Mary struggled with the story for a year. It’s not difficult to imagine that she was perhaps intimidated by the company. Byron and Shelley were both writers, and Mary was the daughter of two well-known and accomplished thinkers and writers. Her father was William Godwin, a radical freethinker, anarchist and atheist. Her mother was Mary Wollstonecraft, author of an early influential feminist work. Both were idealistic and driven, and Godwin in particular had a reputation for intensity.

Though Godwin believed that “marriage was the death of love” he nonetheless married Wollstonecraft when she became pregnant with Mary.

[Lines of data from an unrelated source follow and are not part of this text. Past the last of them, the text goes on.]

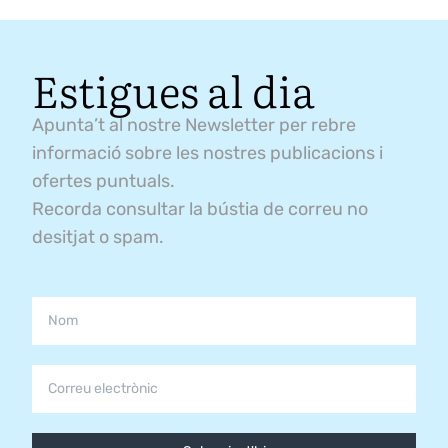
Estigues al dia
Apunta’t al nostre Newsletter per rebre
informació sobre les nostres publicacions i
ofertes puntuals.
Recorda consultar la bústia de correu no
desitjat o spam.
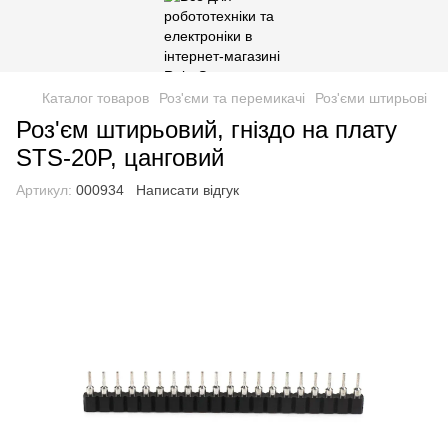
Каталог товаров
Роз'єми та перемикачі
Роз'єми штирьові
Роз'єм штирьовий, гніздо на плату
STS-20P, цанговий
Артикул:
000934
Написати відгук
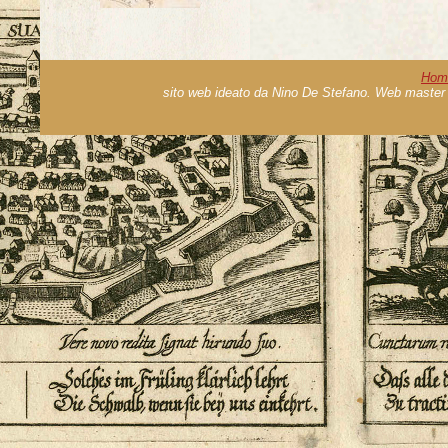
Hom
sito web ideato da Nino De Stefano. Web master 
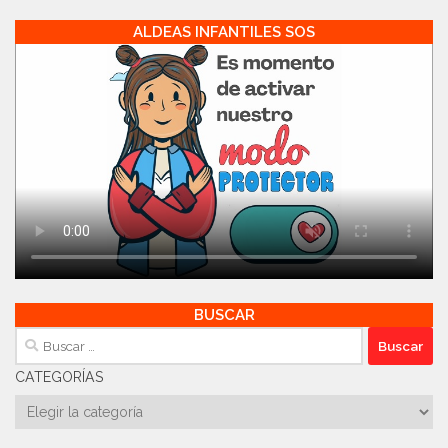
ALDEAS INFANTILES SOS
BUSCAR
Buscar:
CATEGORÍAS
Categorías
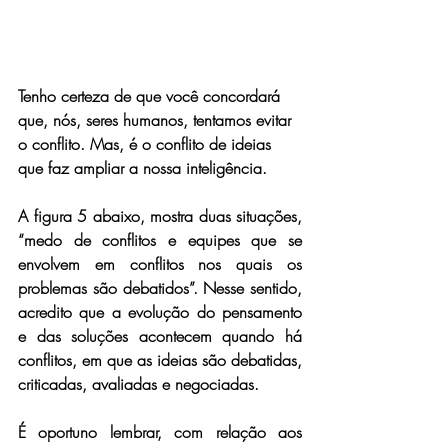
Tenho certeza de que você concordará 
que, nós, seres humanos, tentamos evitar 
o conflito. Mas, é o conflito de ideias 
que faz ampliar a nossa inteligência.
A figura 5 abaixo, mostra duas situações, 
“medo de conflitos e equipes que se 
envolvem em conflitos nos quais os 
problemas são debatidos”. Nesse sentido, 
acredito que a evolução do pensamento 
e das soluções acontecem quando há 
conflitos, em que as ideias são debatidas, 
criticadas, avaliadas e negociadas.
É oportuno lembrar, com relação aos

His feelings about marriage were oddly prophetic; Mary’s mother died just days after she was born.

Godwin later remarried a woman who did not appear to have any affection for Mary, nor did she encourage Mary’s education. Godwin offered some education to his daughter, and she read voraciously, but she was not afforded the formal education of her step and half sisters.

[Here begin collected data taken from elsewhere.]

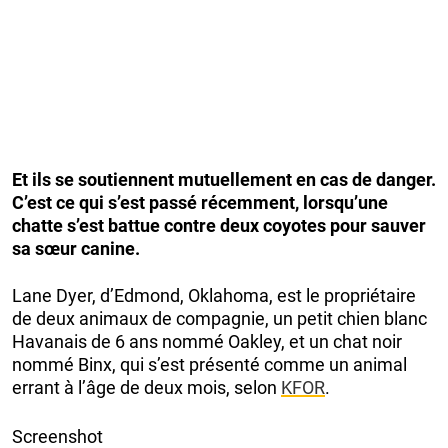
Et ils se soutiennent mutuellement en cas de danger.
C’est ce qui s’est passé récemment, lorsqu’une
chatte s’est battue contre deux coyotes pour sauver
sa sœur canine.
Lane Dyer, d’Edmond, Oklahoma, est le propriétaire
de deux animaux de compagnie, un petit chien blanc
Havanais de 6 ans nommé Oakley, et un chat noir
nommé Binx, qui s’est présenté comme un animal
errant à l’âge de deux mois, selon
KFOR
.
Screenshot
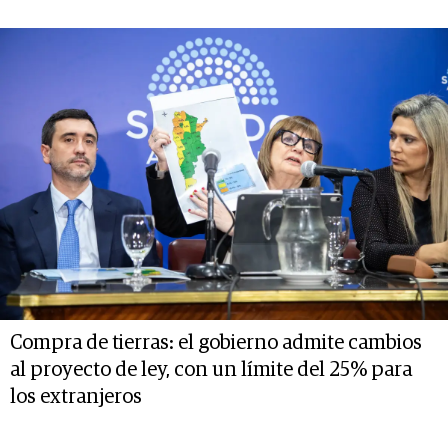
Compra de tierras: el gobierno admite cambios
al proyecto de ley, con un límite del 25% para
los extranjeros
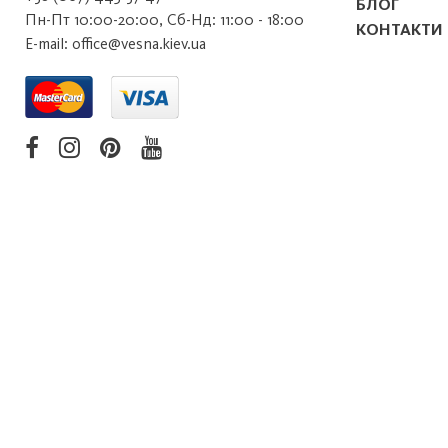
БЛОГ
Пн-Пт 10:00-20:00, Сб-Нд: 11:00 - 18:00
КОНТАКТИ
E-mail: office@vesna.kiev.ua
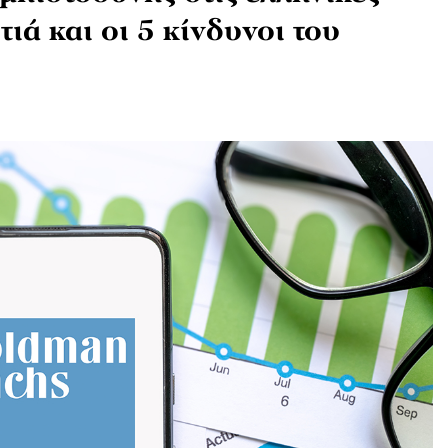
ιά και οι 5 κίνδυνοι του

Shelley was a few years older, educated and married. He was fleeing an unhappy marriage to a young, pregnant wife when he landed in Godwin’s parlor. He found more than inspiring conversation there; he also found Godwin’s lovely young daughters.

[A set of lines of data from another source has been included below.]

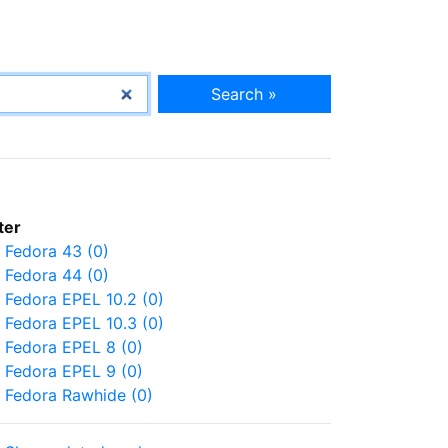
Search »
lter
Fedora 43 (0)
Fedora 44 (0)
Fedora EPEL 10.2 (0)
Fedora EPEL 10.3 (0)
Fedora EPEL 8 (0)
Fedora EPEL 9 (0)
Fedora Rawhide (0)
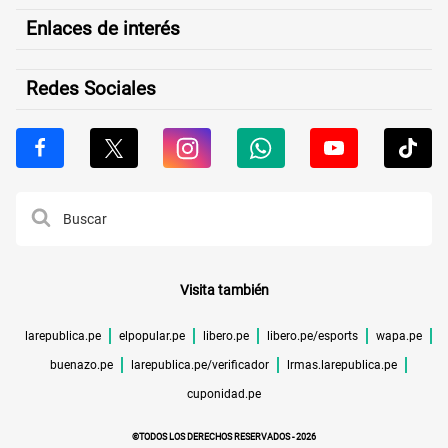
Enlaces de interés
Redes Sociales
Visita también
larepublica.pe
elpopular.pe
libero.pe
libero.pe/esports
wapa.pe
buenazo.pe
larepublica.pe/verificador
lrmas.larepublica.pe
cuponidad.pe
©TODOS LOS DERECHOS RESERVADOS -
2026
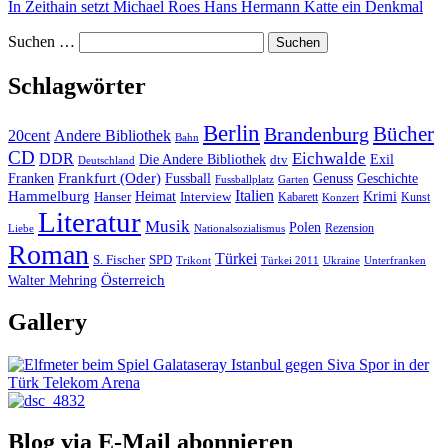
In Zeithain setzt Michael Roes Hans Hermann Katte ein Denkmal
Suchen …
Schlagwörter
Berlin
Bücher
Brandenburg
20cent
Andere Bibliothek
Bahn
CD
Eichwalde
DDR
Die Andere Bibliothek
dtv
Exil
Deutschland
Frankfurt (Oder)
Franken
Fussball
Genuss
Geschichte
Fussballplatz
Garten
Italien
Hammelburg
Heimat
Interview
Krimi
Hanser
Kabarett
Kunst
Konzert
Literatur
Musik
Polen
Rezension
Liebe
Nationalsozialismus
Roman
Türkei
S. Fischer
SPD
Ukraine
Trikont
Türkei 2011
Unterfranken
Österreich
Walter Mehring
Gallery
Blog via E-Mail abonnieren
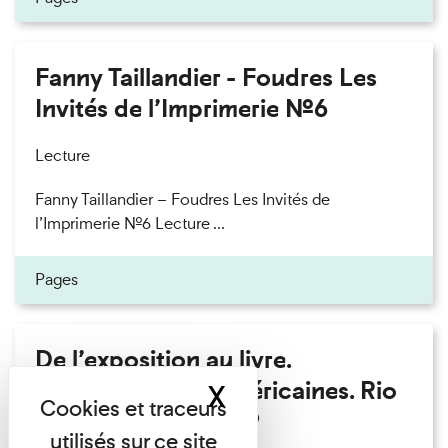
Fanny Taillandier - Foudres Les
Invités de l’Imprimerie n°6
Lecture
Fanny Taillandier – Foudres Les Invités de
l’Imprimerie n°6 Lecture ...
Pages
De l’exposition au livre.
Modernités sud-américaines. Rio
X
Masquer le band
– Buenos Aires 1909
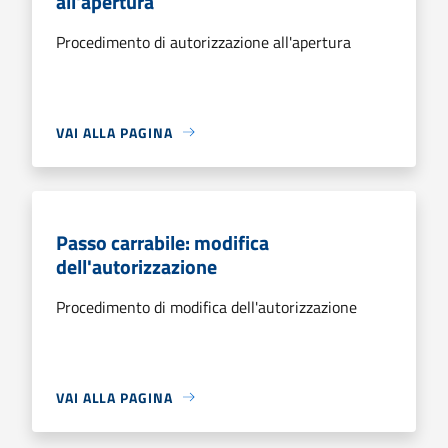
all'apertura
Procedimento di autorizzazione all'apertura
VAI ALLA PAGINA
Passo carrabile: modifica
dell'autorizzazione
Procedimento di modifica dell'autorizzazione
VAI ALLA PAGINA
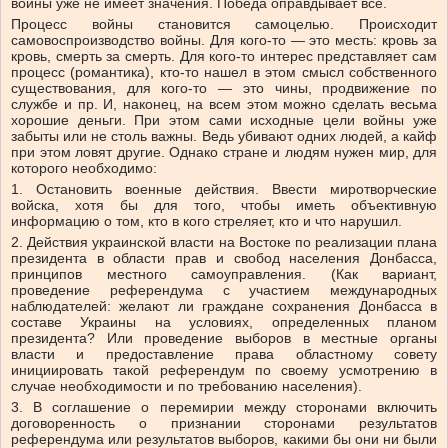
войны уже не имеет значения. Победа оправдывает все.
Процесс войны становится самоцелью. Происходит
самовоспроизводство войны. Для кого-то — это месть: кровь за
кровь, смерть за смерть. Для кого-то интерес представляет сам
процесс (романтика), кто-то нашел в этом смысл собственного
существования, для кого-то — это чины, продвижение по
службе и пр. И, наконец, на всем этом можно сделать весьма
хорошие деньги. При этом сами исходные цели войны уже
забыты или не столь важны. Ведь убивают одних людей, а кайф
при этом ловят другие. Однако стране и людям нужен мир, для
которого необходимо:
1. Остановить военные действия. Ввести миротворческие
войска, хотя бы для того, чтобы иметь объективную
информацию о том, кто в кого стреляет, кто и что нарушил.
2. Действия украинской власти на Востоке по реализации плана
президента в области прав и свобод населения Донбасса,
принципов местного самоуправления. (Как вариант,
проведение референдума с участием международных
наблюдателей: желают ли граждане сохранения Донбасса в
составе Украины на условиях, определенных планом
президента? Или проведение выборов в местные органы
власти и предоставление права областному совету
инициировать такой референдум по своему усмотрению в
случае необходимости и по требованию населения).
3. В соглашение о перемирии между сторонами включить
договоренность о признании сторонами результатов
референдума или результатов выборов, какими бы они ни были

Mary fell deeply in love with him, and fell into a circle of free-wheeling relationships where the men ping-ponged between young women. In the company of forceful, spirited personalities, she seemed to shrink back a bit. Relationships were complicated, and filled with jealousies and competition and pain.

While the others produced their stories in time, Mary persevered for nearly a year before finishing her tale, Frankenstein; or, The Modern Prometheus. In the span of that year, Shelley’s wife committed suicide, and Shelley and Mary wed.

Shelley was as loyal and attentive to Mary as he was his first wife, and they continued their rather bohemian existence. She bore him four children, only one of whom survived. Their relationship came to an end when Shelley drowned while swimming in a lake.

Mary never remarried, but instead spent the rest of her life as a single mother. She struggled to protect Shelley’s legacy, while producing works of her own to support herself and her child. I’m not sure if she remained single out of her loyalty to Shelley, or out of loyalty to herself. I’d love to know which it was, and I’d ask her if I had the chance.

It’s interesting that her greatest work was the story of a creature cobbled together from the parts and pieces of others, and unnaturally reanimated. It becomes to fearsome and frightening, a threat to its maker and to others.

Mary was surrounded by a context constructed from the parts and pieces of other, older philosophies, and animated by the feverish desire for progress and power. Yet, these creators didn’t quite fully understand what they were creating, or how difficult and complicated a thing it would be to manage. Little loyalty was exhibited, and relationships regularly turned toxic.

Mary had the moxie to navigate her own way through the complex context of her early life, and made her own way through the second half, piecing together the old and the new, and creating a wholly new life that was not quite conventional, but not quite as radical, either.

Who do you know who possesses Mary’s brand of moxie?